The New Governance of Data Privacy

We live in the age of the data deluge, where technology enables the supercharged collection and processing of data. Directors and boards are responsible for directing their entity to leverage data-driven opportunities while ensuring that privacy is built into its governance, control and management. To do less risks both loss of business opportunity and non-compliance with the law.

Purchasers of the book may access a discounted webinar Notifiable Data Breaches Act 2017 and its implication on Privacy Governance Please use the code PRIVACY when purchasing the webinar to redeem the 20% discount, valid for redemption until 30 January 2019. The webinar can be accessed until the end of April 2019.
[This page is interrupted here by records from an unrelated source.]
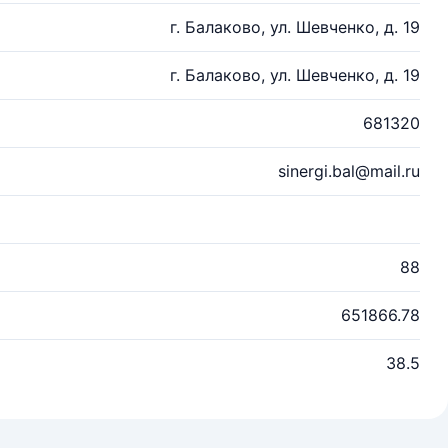
г. Балаково, ул. Шевченко, д. 19
г. Балаково, ул. Шевченко, д. 19
681320
sinergi.bal@mail.ru
88
651866.78
38.5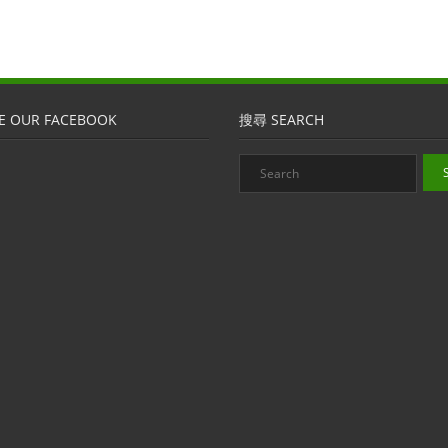
E OUR FACEBOOK
搜尋 SEARCH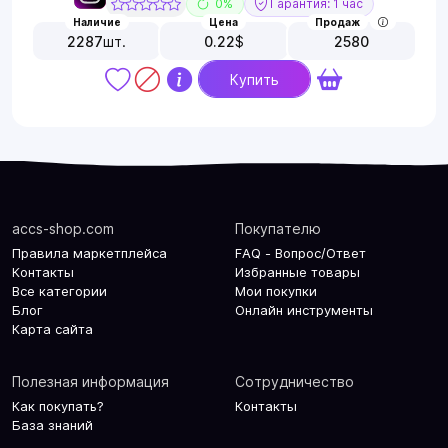
0%
Гарантия: 1 час
Наличие
Цена
Продаж
2287
шт.
0.22
$
2580
Купить
accs-shop.com
Покупателю
Правила маркетплейса
FAQ - Вопрос/Ответ
Контакты
Избранные товары
Все категории
Мои покупки
Блог
Онлайн инструменты
Карта сайта
Полезная информация
Сотрудничество
Как покупать?
Контакты
База знаний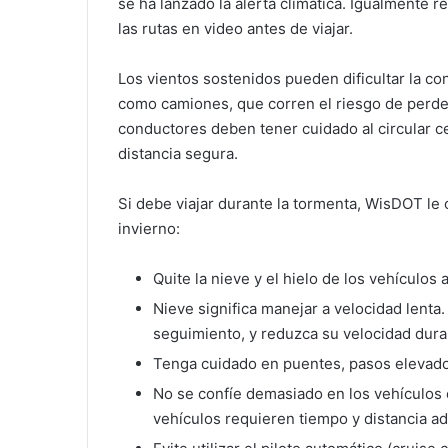
se ha lanzado la alerta climática. Igualmente 
las rutas en video antes de viajar.
Los vientos sostenidos pueden dificultar la co
como camiones, que corren el riesgo de perder 
conductores deben tener cuidado al circular 
distancia segura.
Si debe viajar durante la tormenta, WisDOT le 
invierno:
Quite la nieve y el hielo de los vehículos a
Nieve significa manejar a velocidad lenta.
seguimiento, y reduzca su velocidad dura
Tenga cuidado en puentes, pasos elevados
No se confíe demasiado en los vehículos c
vehículos requieren tiempo y distancia a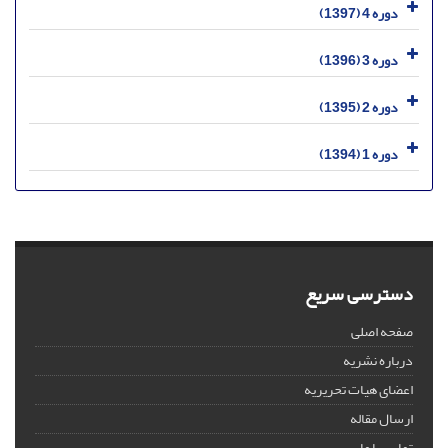
دوره 4 (1397)
دوره 3 (1396)
دوره 2 (1395)
دوره 1 (1394)
دسترسی سریع
صفحه اصلی
درباره نشریه
اعضای هیات تحریریه
ارسال مقاله
تماس با ما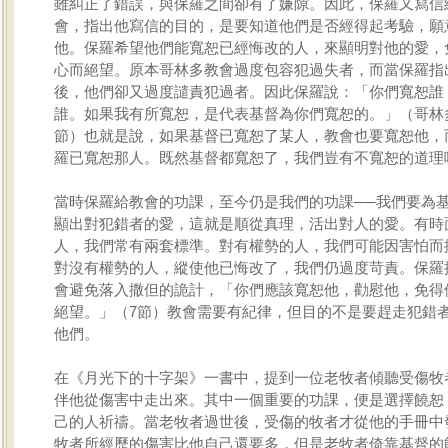
雖糾正了錯誤，與保羅之間卻有了嫌隙。因此，保羅又寫信
會，指出他寫信的目的，是要知道他們是否經得起考驗，願
他。保羅希望他們能寬恕已經悔改的人，來顯明對他的愛，
心而絕望。原本哥林多教會過度包容犯過失者，而當保羅指
後，他們卻又過度譴責犯過者。因此保羅說：「你們寬恕誰
誰。如果我有所寬恕，是代表基督為你們寬恕的。」（哥林多
節）也就是說，如果基督已寬恕了某人，教會也要寬恕他，
羅已寬恕那人。既然基督都寬恕了，我們豈有不寬恕的道理
當時保羅給教會的功課，至今仍是我們的功課──我們要為
顯出對犯錯者的愛，這就是順從真理，活出對人的愛。有時
人，我們常有兩套標準。對有權勢的人，我們可能因害怕而
對沒有權勢的人，縱使他已悔改了，我們仍過度苛責。保羅
會避免落入撒但的詭計，「你們應該寬恕他，勸慰他，免得
絕望。」（7節）教會需要有紀律，但目的不是要趕走犯錯
他們。
在《月光下的十字架》一書中，提到一位老牧者傾聽受傷牧
伴他從傷害中走出來。其中一個重要的功課，便是選擇饒恕
己的人祈禱。當老牧者過世後，受傷的牧者才從他的手冊中
牧者所經歷的傷害比他自己還要多，但是老牧者倚靠基督的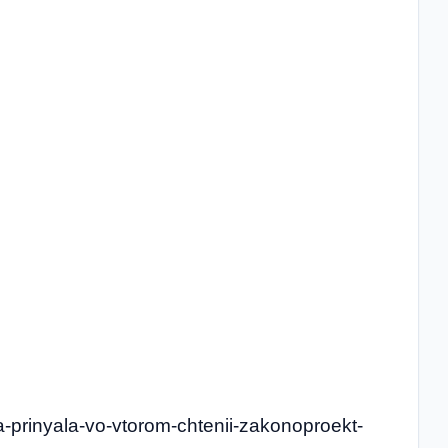
a-prinyala-vo-vtorom-chtenii-zakonoproekt-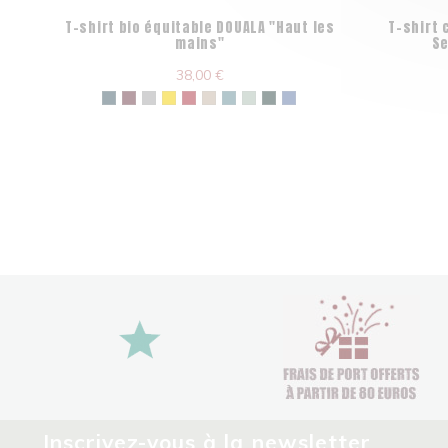
T-shirt bio équitable DOUALA "Haut les
T-shirt 
mains"
Se
38,00 €
Inscrivez-vous à la newsletter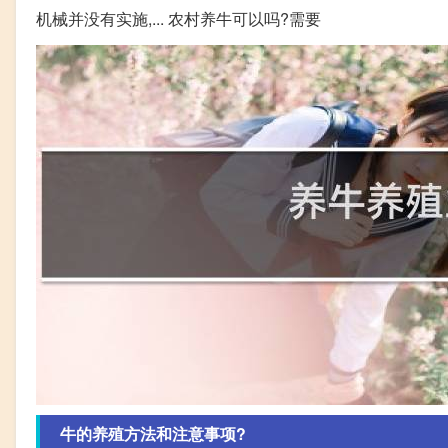
机械并没有实施,... 农村养牛可以吗?需要
牛的养殖方法和注意事项?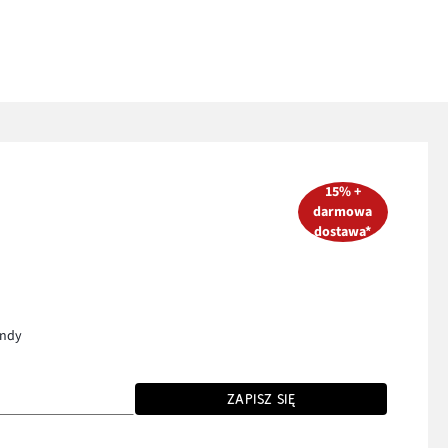
15% +
darmowa
dostawa*
endy
ZAPISZ SIĘ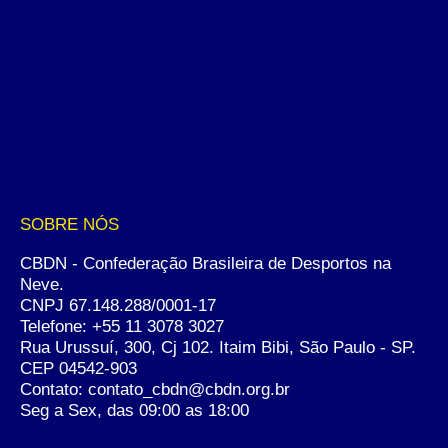
SOBRE NÓS
CBDN - Confederação Brasileira de Desportos na
Neve.
CNPJ 67.148.288/0001-17
Telefone:
+55 11 3078 3027
Rua Urussuí, 300, Cj 102. Itaim Bibi, São Paulo - SP.
CEP 04542-903
Contato: contato_cbdn@cbdn.org.br
Seg a Sex, das 09:00 as 18:00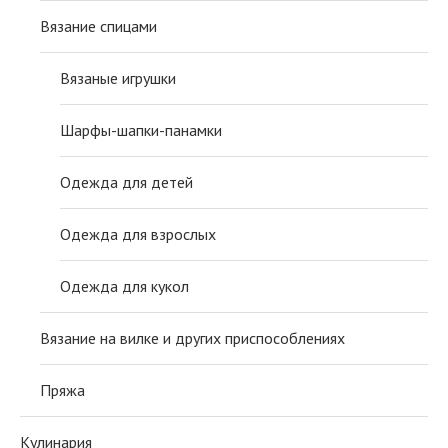
Вязание спицами
Вязаные игрушки
Шарфы-шапки-панамки
Одежда для детей
Одежда для взрослых
Одежда для кукол
Вязание на вилке и других приспособлениях
Пряжа
Кулинария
With the digitisation of everything, rising surveillance capitalism, intensive national security monitoring and large intelligence gathering activities, directors and boards worldwide have moved beyond seeing privacy as a compliance line item. As organisations endeavour to prosper, leading directors are asking themselves much more dynamic questions:

  • How would we react to a serious data breach as a customer or other key stakeholder?
  • Do we treat our data with the same respect we would any other major class of financial asset? How do we value it, invest in it and protect it?
  • Have we discharged our privacy governance obligations as directors?

This guide is a valuable tool for directors and boards to help them think about and answer these questions. It provides a valuable resource for directors to better understand interactions between technology, business and regulation and how data should be thought of as both an asset and a liability.
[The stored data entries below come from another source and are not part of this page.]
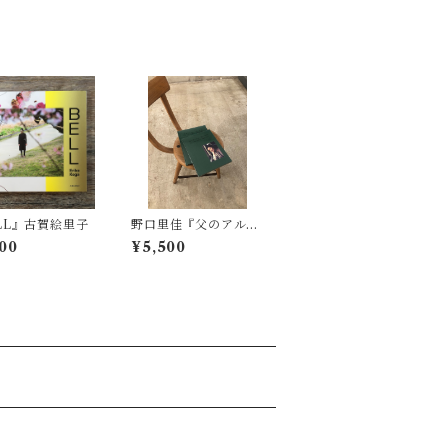
LL』古賀絵里子
野口里佳『父のアルバ
ム』とくさ
00
¥5,500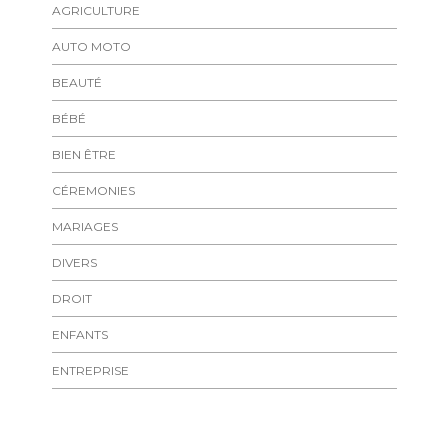
AGRICULTURE
AUTO MOTO
BEAUTÉ
BÉBÉ
BIEN ÊTRE
CÉREMONIES
MARIAGES
DIVERS
DROIT
ENFANTS
ENTREPRISE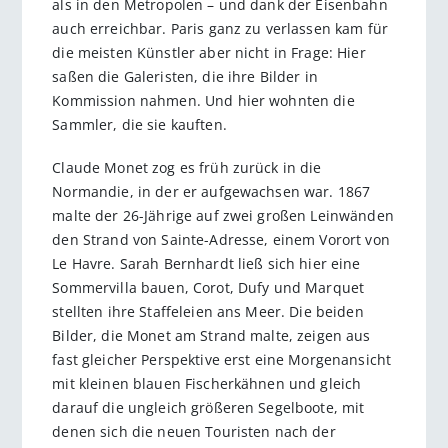
als in den Metropolen – und dank der Eisenbahn
auch erreichbar. Paris ganz zu verlassen kam für
die meisten Künstler aber nicht in Frage: Hier
saßen die Galeristen, die ihre Bilder in
Kommission nahmen. Und hier wohnten die
Sammler, die sie kauften.
Claude Monet zog es früh zurück in die
Normandie, in der er aufgewachsen war. 1867
malte der 26-Jährige auf zwei großen Leinwänden
den Strand von Sainte-Adresse, einem Vorort von
Le Havre. Sarah Bernhardt ließ sich hier eine
Sommervilla bauen, Corot, Dufy und Marquet
stellten ihre Staffeleien ans Meer. Die beiden
Bilder, die Monet am Strand malte, zeigen aus
fast gleicher Perspektive erst eine Morgenansicht
mit kleinen blauen Fischerkähnen und gleich
darauf die ungleich größeren Segelboote, mit
denen sich die neuen Touristen nach der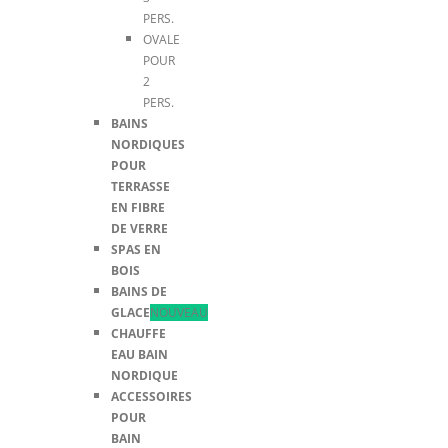
PERS.
OVALE
POUR
2
PERS.
BAINS
NORDIQUES
POUR
TERRASSE
EN FIBRE
DE VERRE
SPAS EN
BOIS
BAINS DE
GLACE
NOUVEAU
CHAUFFE
EAU BAIN
NORDIQUE
ACCESSOIRES
POUR
BAIN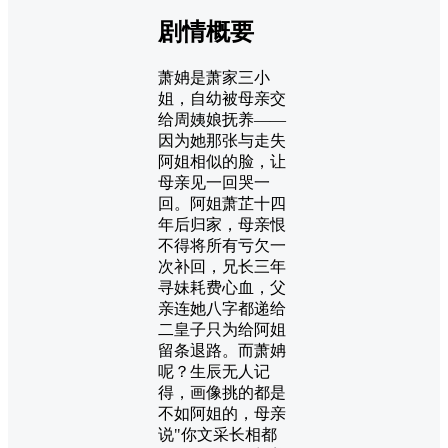
剧情概要
萧姌是萧家三小
姐，自幼被母亲交
给周姨娘抚养——
因为她那张与走失
阿姐相似的脸，让
母亲见一回哭一
回。阿姐萧芷十四
年后归家，母亲恨
不得将所有亏欠一
次补回，兄长三年
寻妹耗费心血，父
亲连她八字都递给
二皇子只为给阿姐
留条退路。而萧姌
呢？生辰无人记
得，画像挑的都是
不如阿姐的，母亲
说"你文采长相都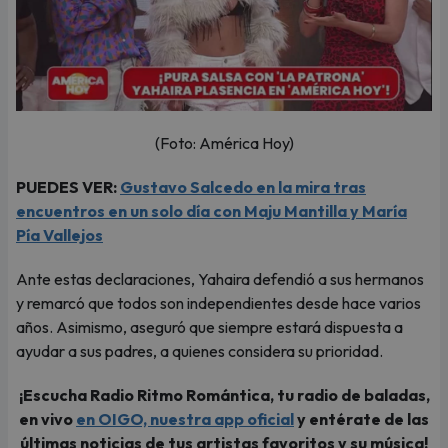
(Foto: América Hoy)
PUEDES VER:
Gustavo Salcedo en la mira tras
encuentros en un solo día con Maju Mantilla y María
Pía Vallejos
Ante estas declaraciones, Yahaira defendió a sus hermanos
y remarcó que todos son independientes desde hace varios
años. Asimismo, aseguró que siempre estará dispuesta a
ayudar a sus padres, a quienes considera su prioridad.
¡Escucha Radio Ritmo Romántica, tu radio de baladas,
en vivo
en OIGO, nuestra app oficial
y entérate de las
últimas noticias de tus artistas favoritos y su música!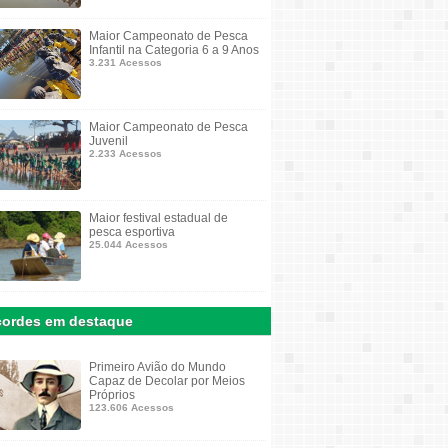
Maior Campeonato de Pesca
Infantil na Categoria 6 a 9 Anos
3.231 Acessos
Maior Campeonato de Pesca
Juvenil
2.233 Acessos
Maior festival estadual de
pesca esportiva
25.044 Acessos
ordes em destaque
Primeiro Avião do Mundo
Capaz de Decolar por Meios
Próprios
123.606 Acessos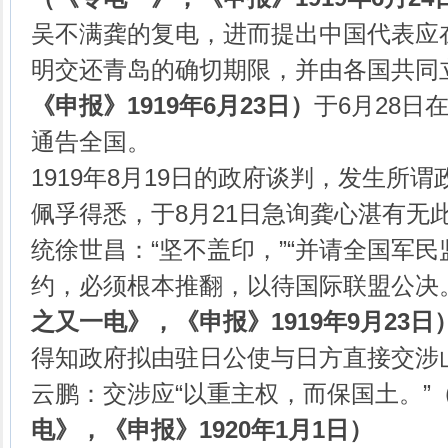
吴不满龚的复电，进而提出中国代表应
明交还青岛的确切期限，并由各国共同
《申报》
1919
年
6
月
23
日）
于6月28日
通告全国。
1919年8月19日的政府谈判，发生所
佩孚得悉，于8月21日急询龚心湛有无
统徐世昌：“坚不盖印，”“并请全国军
约，必须根本推翻，以待国际联盟公决。
之又一电》，《申报》
1919
年
9
月
23
日
得知政府拟由驻日公使与日方直接交涉
云鹏：交涉应“以重主权，而保国土。”
电》，《申报》
1920
年
1
月
1
日）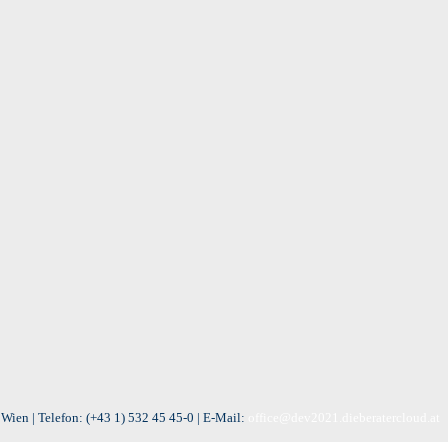
Wien | Telefon:
(+43 1) 532 45 45-0
| E-Mail:
office@dev2021.dieberatercloud.at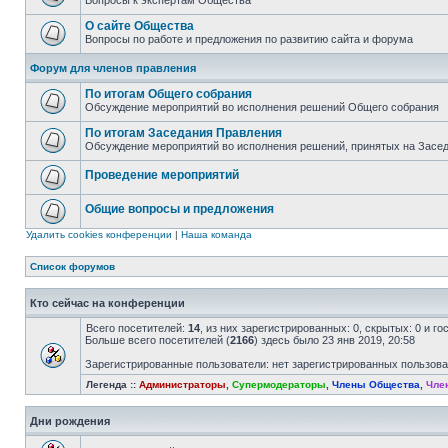
Вопросы к экспертам Общества
О сайте Общества
Вопросы по работе и предложения по развитию сайта и форума
Форум для членов правления
По итогам Общего собрания
Обсуждение мероприятий во исполнения решений Общего собрания
По итогам Заседания Правления
Обсуждение мероприятий во исполнения решений, принятых на Засе
Проведение мероприятий
Общие вопросы и предложения
Удалить cookies конференции
|
Наша команда
Список форумов
Кто сейчас на конференции
Всего посетителей:
14
, из них зарегистрированных: 0, скрытых: 0 и г
Больше всего посетителей (
2166
) здесь было 23 янв 2019, 20:58
Зарегистрированные пользователи: нет зарегистрированных пользов
Легенда ::
Администраторы
,
Супермодераторы
,
Члены Общества
,
Чле
Дни рождения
It provides an overview of the technological, business and regulatory developments that contribute to today’s privacy landscape, including the extent to which they make data both an asset and a liability. Secondly, it covers key national, regional, and international privacy regimes, with a special emphasis on the European Union’s General Data Protection Regulation (GDPR) and what it means for Australian organisations. Thirdly, it moves from compliance to performance, providing practical advice for directors and boards on establishing and overseeing privacy culture, frameworks and future-oriented practice.

Managing data by focusing on the balance between performance and risk is critical and will result in achieving compliance as a by-product rather than via a tick-box activity. This is an exciting time for directors. They may not become privacy or cybersecurity ‘experts’ but they must develop data and privacy literacy to be able to understand how to discharge their responsibilities and when to ask for expert advice. It is important for directors and boards to:

  • Foster a culture that values data and privacy
  • Future-proof the board
  • Appoint key personnel and hold them accountable
  • Enhance privacy and security resilience
  • Focus on your stakeholders

Since the expansion of the Privacy Act to cover the private sector, successive Australian Privacy Commissioners have repeated the message that ‘good privacy is good business’. Ten key questions for directors and boards on the governance of data and privacy are as follows:

  1. Given the technological, business and regulatory environment, in what ways is the data the entity holds an asset? In what ways can the data be a liability for the entity?
  2. Given the entity’s data holdings and business aspirations, what knowledge and expertise does the board require to help it make decisions about deriving value from, and protecting, the data?
  3. What is the entity’s current privacy stance (that is, the attitude and approach to handling personal information)? What is the entity’s desired privacy stance and how will directors, with the help of the executive team, implement and communicate the desired stance and the strategy for change?
  4. Do directors understand the implications of the Privacy Act 1988 (Cth) (including the OAIC’s Privacy Management Framework under APP 1.2 and the Notifiable Data Breaches scheme) and the EU’s General Data Protection Regulation? Are there additional steps the entity needs to take?
  5. Are there clear roles, groups and lines of responsibility for data management that are appropriate to the size and value of the entity’s data holdings? Does the board hold them to account?
  6. To what extent do the key control areas (for example, risk, compliance, internal audit) have a data and privacy ambit, and do directors ensure that those areas are properly managed, resourced, represented and emphasised at the board level?
  7. How well are privacy processes and controls being executed? Does the entity have a systematic way of finding out and is this regularly communicated to the board?
  8. Are there metrics about privacy performance, and does the board ensure that they play a role in determining incentives within the entity?
  9. Do directors discuss stakeholder needs, expectations and interests around data at board meetings? Do directors take them into account when making decisions?
  10. Do directors know the ways that the entity is (or isn’t) earning stakeholder trust and building social licence? How can the entity improve in this regard?